The Bell facility in Merritt was engineered with this cooling constraint in mind. BUZZ HPC's data center design prioritizes ultra-low power usage effectiveness, the ratio of total facility energy consumed to the energy delivered to computing equipment, using renewable power to keep operational costs aligned with the economics of long-term AI compute contracts.

What Does the Deployment Timeline Look Like?

The cluster, built around 2,304 NVIDIA Grace Blackwell GPUs configured as GB200 NVL72 rack-scale systems, is scheduled to go live in late 2026 to early 2027. When operational, it will power Cohere's foundation models and enterprise AI solutions for government agencies and corporate clients across Canada.

HIVE Digital Technologies is funding the NVIDIA hardware purchase using proceeds from a $115 million convertible note financing completed in April 2026. The investment is designed to convert capital raised in that financing directly into contracted recurring revenue. BUZZ HPC president and CEO Aydin Kilic said the GB200 deployment is expected to add approximately $70 million in annual recurring revenue on top of $35 million already being realized. The June 18 announcement also marked a milestone for BUZZ HPC's commercial trajectory, with contracted HPC revenue now surpassing $100 million in total.

"Canada helped pioneer modern artificial intelligence. What we have lacked is not talent, it is industrial infrastructure to commercialize that talent at scale before others do it for us," said Frank Holmes, HIVE executive chairman.

Frank Holmes, Executive Chairman at HIVE Digital Technologies

What Does This Mean for the Broader AI Hardware Market?

The Canadian deployment signals a broader shift toward sovereign AI infrastructure globally. France, Germany, Japan, and several Gulf states have active sovereign AI infrastructure programs with committed budgets. These are not exploratory pilots; they are procurement cycles with real capital behind them.

Meanwhile, Amazon is exploring a parallel strategy by considering third-party sales of its Trainium3 chips, which would compete directly with NVIDIA's Blackwell for data center deployments outside the cloud. Amazon CEO Andy Jassy estimates that if chips were sold as a standalone business, they could generate over $50 billion in annual revenue, compared to roughly $20 billion now through cloud pricing alone.

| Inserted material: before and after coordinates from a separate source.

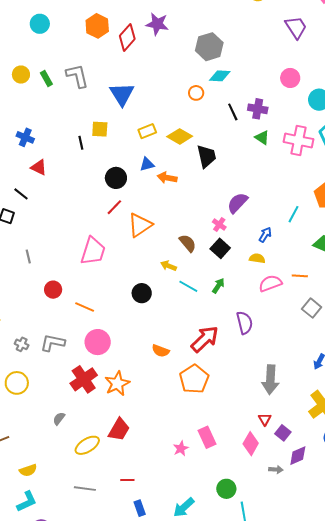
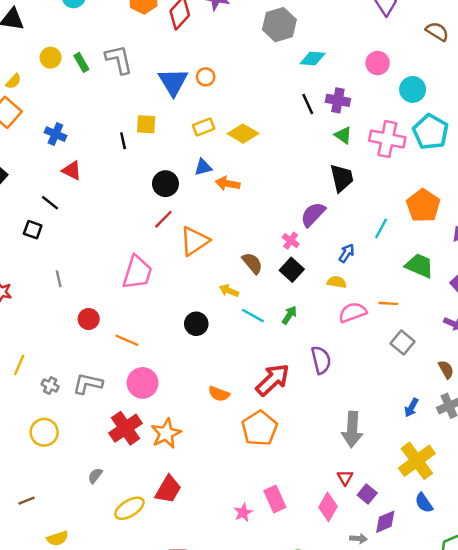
cyan diamond: (220, 76) -> (313, 59), moved
orange circle: (196, 93) -> (206, 77), moved
black trapezoid: (206, 156) -> (342, 178), moved

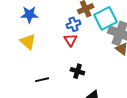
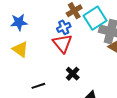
red triangle: (70, 40) -> (62, 43), size x1.5
black cross: (77, 71) -> (73, 74), turned 32

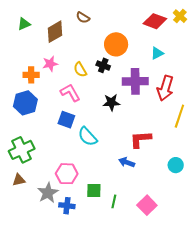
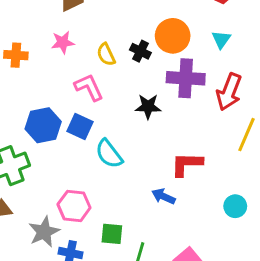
orange circle: (116, 44) -> (173, 36), moved
cyan triangle: (157, 53) -> (221, 39), turned -32
orange cross: (31, 75) -> (16, 55), moved
blue hexagon: (25, 103) -> (43, 125), moved

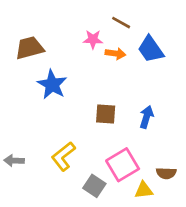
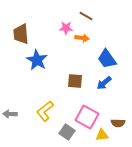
brown trapezoid: (30, 48) -> (21, 34), turned -80
blue trapezoid: (151, 49) -> (107, 59), moved
blue arrow: (146, 117) -> (104, 83), turned -147
pink square: (123, 165) -> (87, 117), turned -30

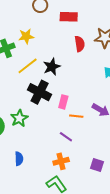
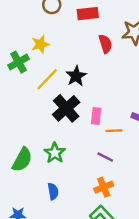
black cross: (40, 92) -> (66, 108), turned 30
green star: (19, 118) -> (55, 153), moved

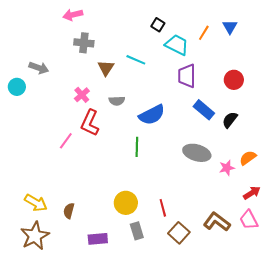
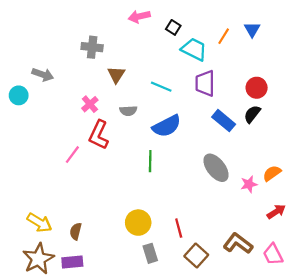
pink arrow: (73, 15) -> (139, 16), moved
cyan line: (136, 60) -> (161, 87), moved
black semicircle: (230, 120) -> (252, 114), moved
gray ellipse: (197, 153) -> (216, 168), turned 36
pink trapezoid: (249, 220) -> (273, 254), moved
purple rectangle: (98, 239) -> (72, 262), moved

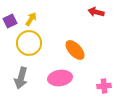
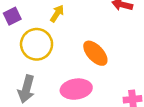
yellow arrow: (31, 19) -> (57, 14), moved

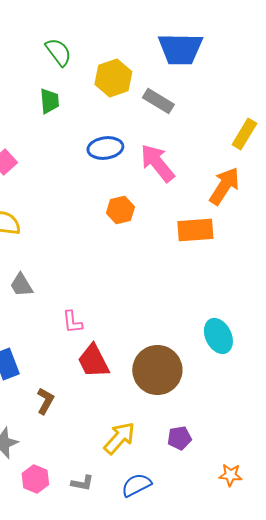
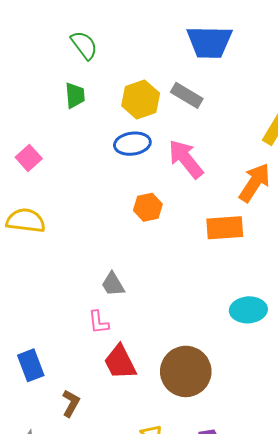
yellow hexagon: (113, 78) -> (141, 99), moved
gray trapezoid: (21, 285) -> (113, 284), moved
cyan ellipse: (218, 336) -> (248, 310), moved, turned -68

The Trainium3 UltraServer combines 144 Trainium3 chips into a single unit delivering 362 FP8 petaflops of compute performance, compared to the NVIDIA GB200 NVL72's 720 FP8 petaflops. While NVIDIA's raw throughput advantage is roughly 2x at the rack level, Amazon argues that total cost of ownership, not raw compute parity, is the real competition metric. Trainium3 already demonstrated a 30 to 50 percent cost advantage over NVIDIA H100 and H200 hardware at scale for training workloads, according to Uber's benchmarking.

The Canadian deal demonstrates that NVIDIA's Blackwell architecture is becoming the hardware standard for sovereign AI infrastructure projects, at least in the near term. However, the emergence of competing options like Amazon's Trainium3 suggests that the AI hardware market is beginning to fragment beyond NVIDIA's traditional dominance, particularly for customers prioritizing cost efficiency and supply chain independence.